Just look at the example of creating a hash lookup table. To build the table is probably m operations if you are joining two tables one of length n and one of length m where m is the smaller table. Each lookup should be constant time, so that is n operations. so basically the efficiency of a hash join is around m (setup) + n (lookups). If you do it yourself and assuming no lookups/indexes, then for each of the n rows you will have to search m records (on average it equates to m/2 searches). So basically the level of operations goes from m + n (joining a bunch of records at once) to m * n / 2 (doing lookups through a cursor). Also the operations are simplifications. Depending upon the cursor type, fetching each row of a cursor may be the same as doing another select from the first table.
Locks also kill you. If you have cursors on a table you are locking up rows (in SQL server this is less severe for static and forward_only cursors...but the majority of cursor code I see just opens a cursor without specifying any of these options). If you do the operation in a set, the rows will still be locked up but for a lesser amount of time. Also the optimizer can see what you are doing and it may decide it is more efficient to lock the whole table instead of a bunch of rows or pages. But if you go line by line the optimizer has no idea.
The other thing is I have heard that in Oracle's case it is super optimized to do cursor operations so it's nowhere near the same penalty for set based operations versus cursors in Oracle as it is in SQL Server. I'm not an Oracle expert so I can't say for sure. But more than one Oracle person has told me that cursors are way more efficient in Oracle. So if you sacrificed your firstborn son for Oracle you may not have to worry about cursors, consult your local highly paid Oracle DBA :)
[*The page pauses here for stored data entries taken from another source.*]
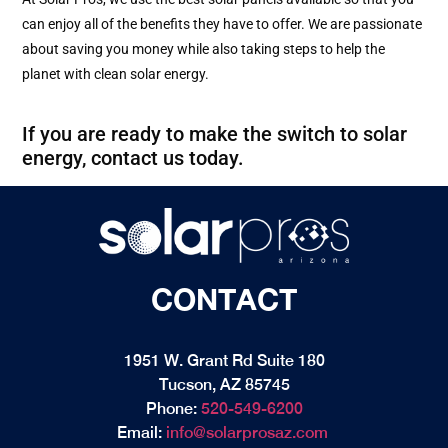
can enjoy all of the benefits they have to offer. We are passionate
about saving you money while also taking steps to help the
planet with clean solar energy.
If you are ready to make the switch to solar
energy, contact us today.
CONTACT
1951 W. Grant Rd Suite 180
Tucson, AZ 85745
Phone:
520-549-6200
Email:
info@solarprosaz.com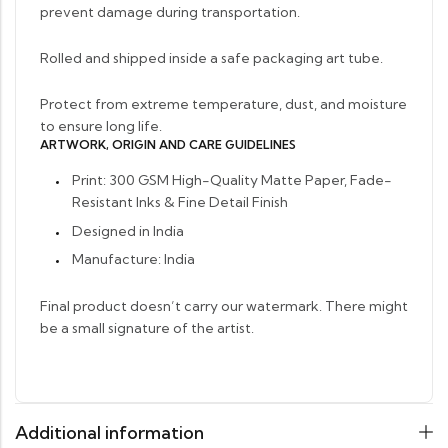
prevent damage during transportation.
Rolled and shipped inside a safe packaging art tube.
Protect from extreme temperature, dust, and moisture
to ensure long life.
ARTWORK, ORIGIN AND CARE GUIDELINES
Print: 300 GSM High-Quality Matte Paper, Fade-
Resistant Inks & Fine Detail Finish
Designed in India
Manufacture: India
Final product doesn’t carry our watermark. There might
be a small signature of the artist.
Additional information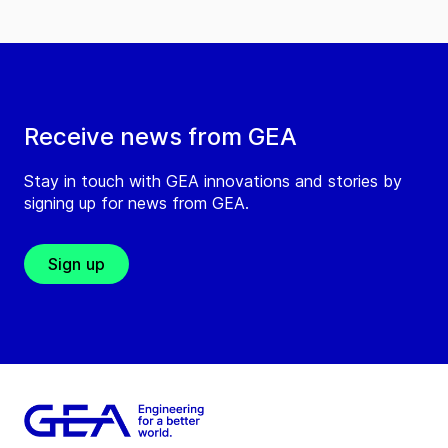
Receive news from GEA
Stay in touch with GEA innovations and stories by
signing up for news from GEA.
Sign up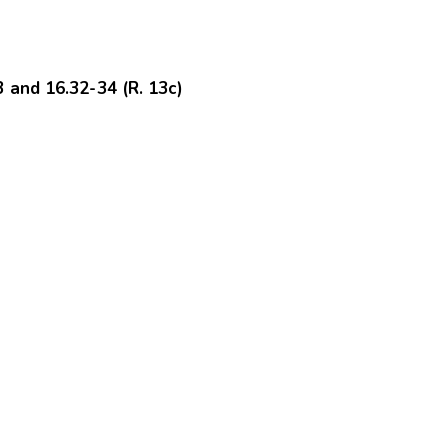
and 16.32-34 (R. 13c)
.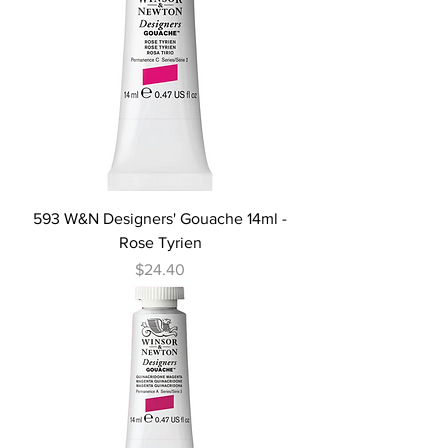
593 W&N Designers' Gouache 14ml -
Rose Tyrien
Price
$24.40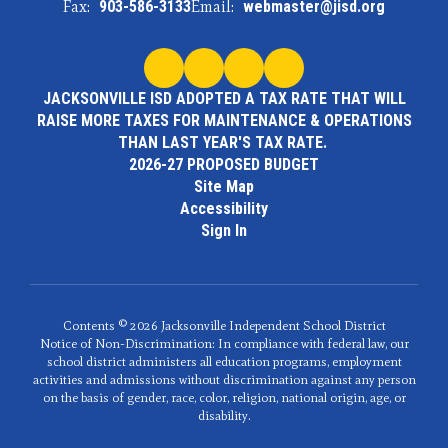
Fax:
903-586-3133
Email:
webmaster@jisd.org
JACKSONVILLE ISD ADOPTED A TAX RATE THAT WILL
RAISE MORE TAXES FOR MAINTENANCE & OPERATIONS
THAN LAST YEAR'S TAX RATE.
2026-27 PROPOSED BUDGET
Site Map
Accessibility
Sign In
Contents © 2026 Jacksonville Independent School District
Notice of Non-Discrimination: In compliance with federal law, our
school district administers all education programs, employment
activities and admissions without discrimination against any person
on the basis of gender, race, color, religion, national origin, age, or
disability.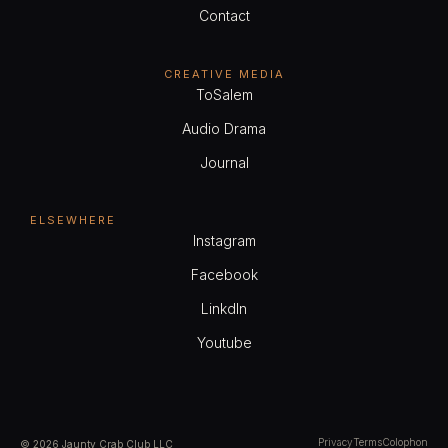
Contact
CREATIVE MEDIA
ToSalem
Audio Drama
Journal
ELSEWHERE
Instagram
Facebook
LinkdIn
Youtube
Privacy
Terms
Colophon
© 2026 Jaunty Crab Club LLC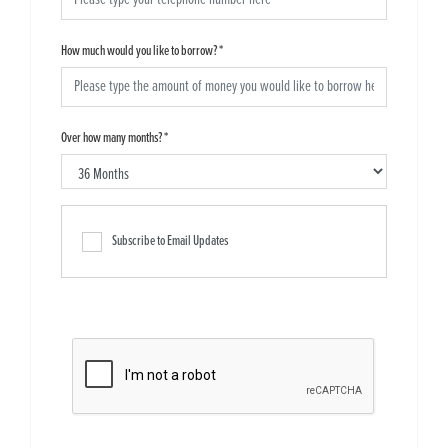
How much would you like to borrow?
*
Over how many months?
*
Subscribe to Email Updates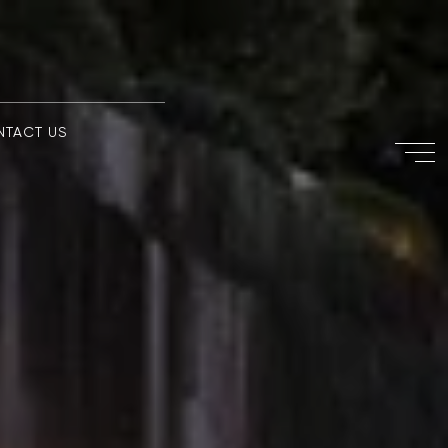
NTACT US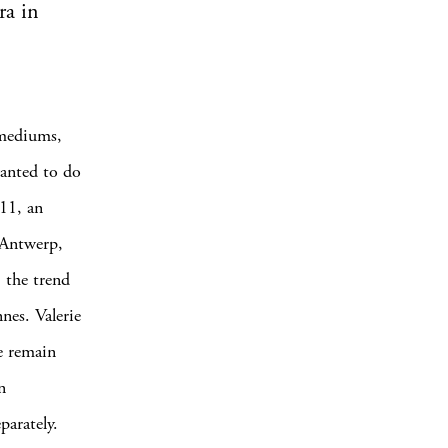
ra in
 mediums,
wanted to do
011, an
 Antwerp,
, the trend
nnes. Valerie
e remain
n
parately.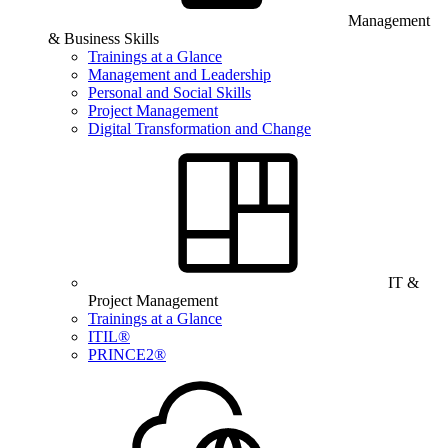
Management
& Business Skills
Trainings at a Glance
Management and Leadership
Personal and Social Skills
Project Management
Digital Transformation and Change
IT &
Project Management
Trainings at a Glance
ITIL®
PRINCE2®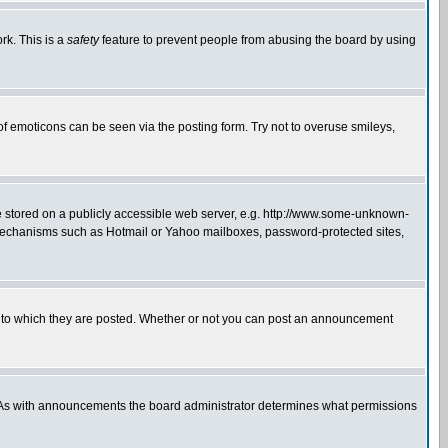
rk. This is a
safety
feature to prevent people from abusing the board by using
of emoticons can be seen via the posting form. Try not to overuse smileys,
ge stored on a publicly accessible web server, e.g. http://www.some-unknown-
on mechanisms such as Hotmail or Yahoo mailboxes, password-protected sites,
 to which they are posted. Whether or not you can post an announcement
. As with announcements the board administrator determines what permissions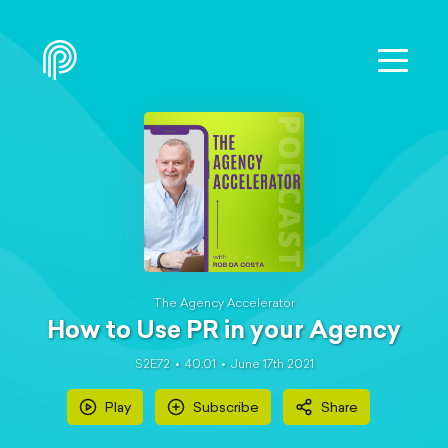
The Agency Accelerator
How to Use PR in your Agency
S2E72
40:01
June 17th 2021
Play
Subscribe
Share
The idea behind preferring to do the work in queries is that the database engine can optimize by reformulating it. That's also why you'd want to run EXPLAIN on your query, to see what the db is actually doing. (e.g. taking advantage of indices, table sizes and sometimes even knowledge about the distributions of values in columns.)
That said, to get good performance in your actual concrete case, you may have to bend or break rules.
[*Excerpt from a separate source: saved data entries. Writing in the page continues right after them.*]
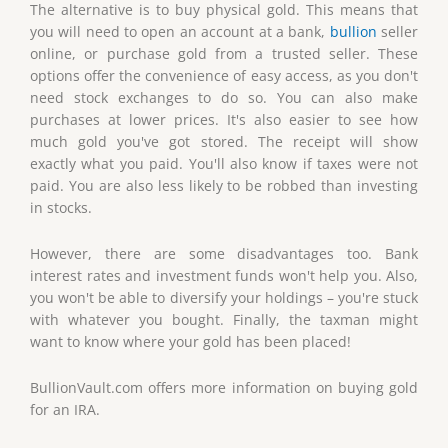
The alternative is to buy physical gold. This means that
you will need to open an account at a bank,
bullion
seller
online, or purchase gold from a trusted seller. These
options offer the convenience of easy access, as you don't
need stock exchanges to do so. You can also make
purchases at lower prices. It's also easier to see how
much gold you've got stored. The receipt will show
exactly what you paid. You'll also know if taxes were not
paid. You are also less likely to be robbed than investing
in stocks.
However, there are some disadvantages too. Bank
interest rates and investment funds won't help you. Also,
you won't be able to diversify your holdings – you're stuck
with whatever you bought. Finally, the taxman might
want to know where your gold has been placed!
BullionVault.com offers more information on buying gold
for an IRA.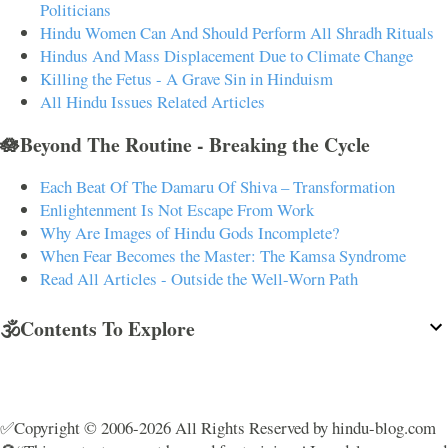
Politicians
Hindu Women Can And Should Perform All Shradh Rituals
Hindus And Mass Displacement Due to Climate Change
Killing the Fetus - A Grave Sin in Hinduism
All Hindu Issues Related Articles
🪷Beyond The Routine - Breaking the Cycle
Each Beat Of The Damaru Of Shiva – Transformation
Enlightenment Is Not Escape From Work
Why Are Images of Hindu Gods Incomplete?
When Fear Becomes the Master: The Kamsa Syndrome
Read All Articles - Outside the Well-Worn Path
🕉️Contents To Explore
✅Copyright © 2006-2026 All Rights Reserved by hindu-blog.com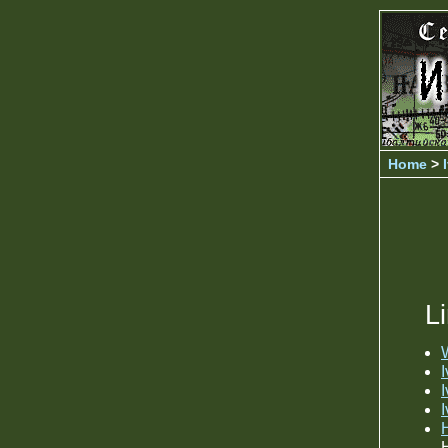
Home
>
L
W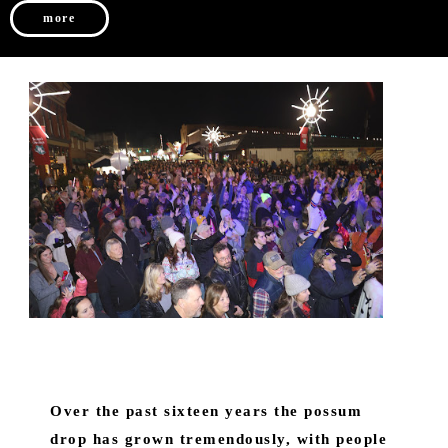
more
Over the past sixteen years the possum
drop has grown tremendously, with people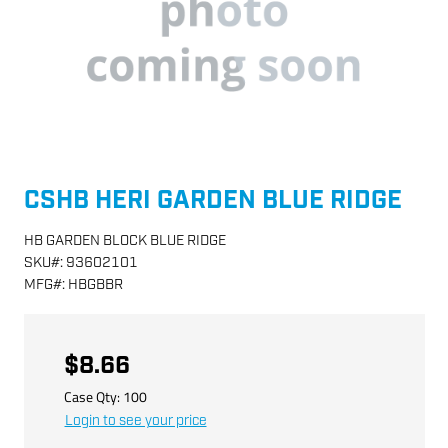
CSHB HERI GARDEN BLUE RIDGE
HB GARDEN BLOCK BLUE RIDGE
SKU
#:
93602101
MFG
#:
HBGBBR
$8.66
Case Qty:
100
Login to see your price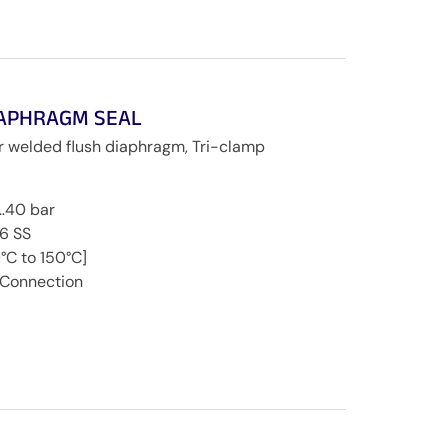
IAPHRAGM SEAL
r welded flush diaphragm, Tri-clamp
0…40 bar
16 SS
°C to 150°C]
 Connection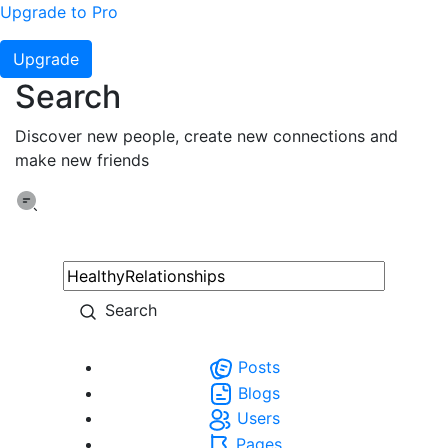
Upgrade to Pro
Upgrade
Search
Discover new people, create new connections and
make new friends
Search
Posts
Blogs
Users
Pages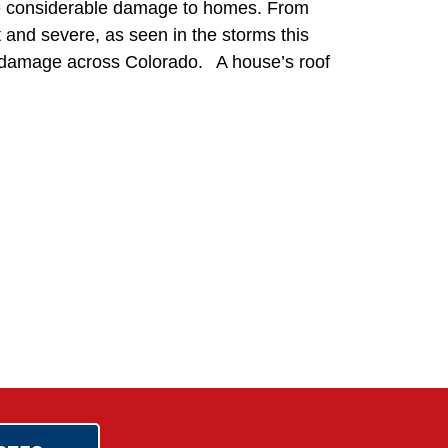
use considerable damage to homes. From
t and severe, as seen in the storms this
of damage across Colorado. A house’s roof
Oh, another reason might be constraints: Incrementing a unique column by one might be okay if constraints are checked after all the updates, but generates a collision if done one-by-one.
set based is done in one operation
cursor as many operations as the rowset of the cursor
The REAL answer is go get one of E.F. Codd's books and brush up on relational algebra. Then get a good book on Big O notation. After nearly two decades in IT this is, IMHO, one of the big tragedies of the modern MIS or CS degree: Very few actually study computation. You know...the "compute" part of "computer"? Structured Query Language (and all its supersets) is merely a practical application of relational algebra. Yes, the RDBMS have optimized memory management and read/write but the same could be said for procedural languages. As I read it, the original question is not about the IDE, the software, but rather about the efficiency of one method of computation vs. another.
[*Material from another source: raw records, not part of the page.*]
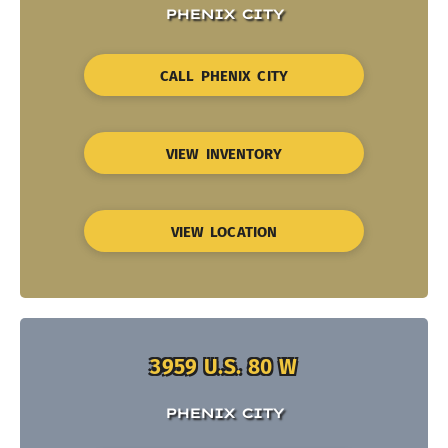
PHENIX CITY
CALL PHENIX CITY
VIEW INVENTORY
VIEW LOCATION
3959 U.S. 80 W
PHENIX CITY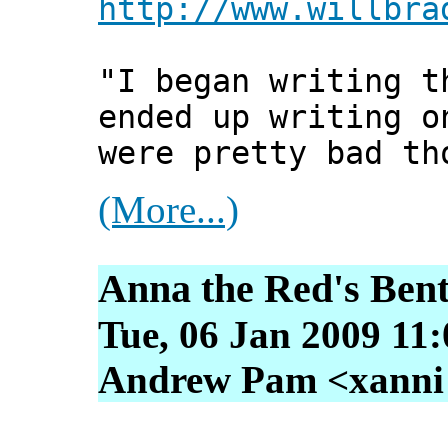
http://www.willbra
"I began writing t
ended up writing o
were pretty bad th
(More...)
Anna the Red's Bent
Tue, 06 Jan 2009 11
Andrew Pam <xanni [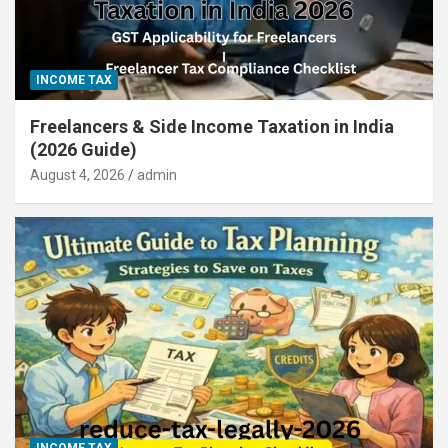
INCOME TAX
Freelancers & Side Income Taxation in India
(2026 Guide)
August 4, 2026
admin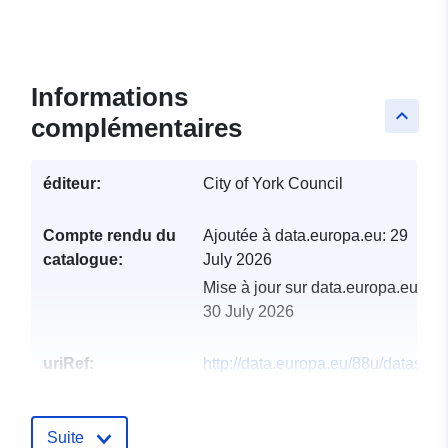
Informations
keyboard_arrow_up
complémentaires
éditeur:
City of York Council
Compte rendu du
Ajoutée à data.europa.eu:
29
catalogue:
July 2026
Mise à jour sur data.europa.eu:
30 July 2026
uriRef:
http://data.europa.eu/88u/dataset/
of-archaeological-interest
Suite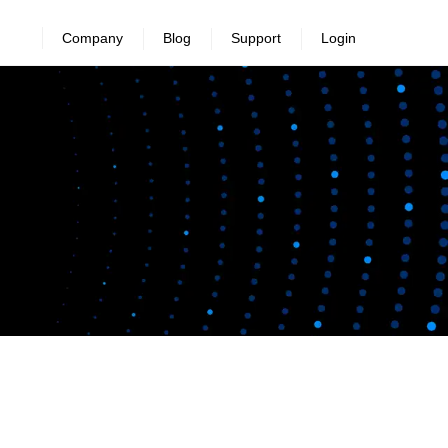
Company
Blog
Support
Login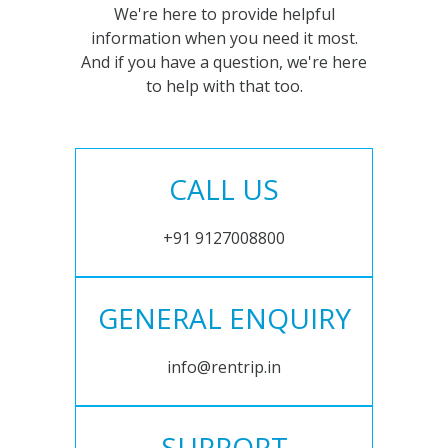
We're here to provide helpful
information when you need it most.
And if you have a question, we're here
to help with that too.
CALL US
+91 9127008800
GENERAL ENQUIRY
info@rentrip.in
SUPPORT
Even a quick familiarization with Big O notation will begin to shed light on why, when dealing with sets of data, iteration is more expensive than a declarative statement.
Simply put, in most cases, it's faster/easier to let the database do it for you.
The database's purpose in life is to store/retrieve/manipulate data in set formats and to be really fast. Your VB.NET/ASP.NET code is likely nowhere near as fast as a dedicated database engine. Leveraging this is a wise use of resources.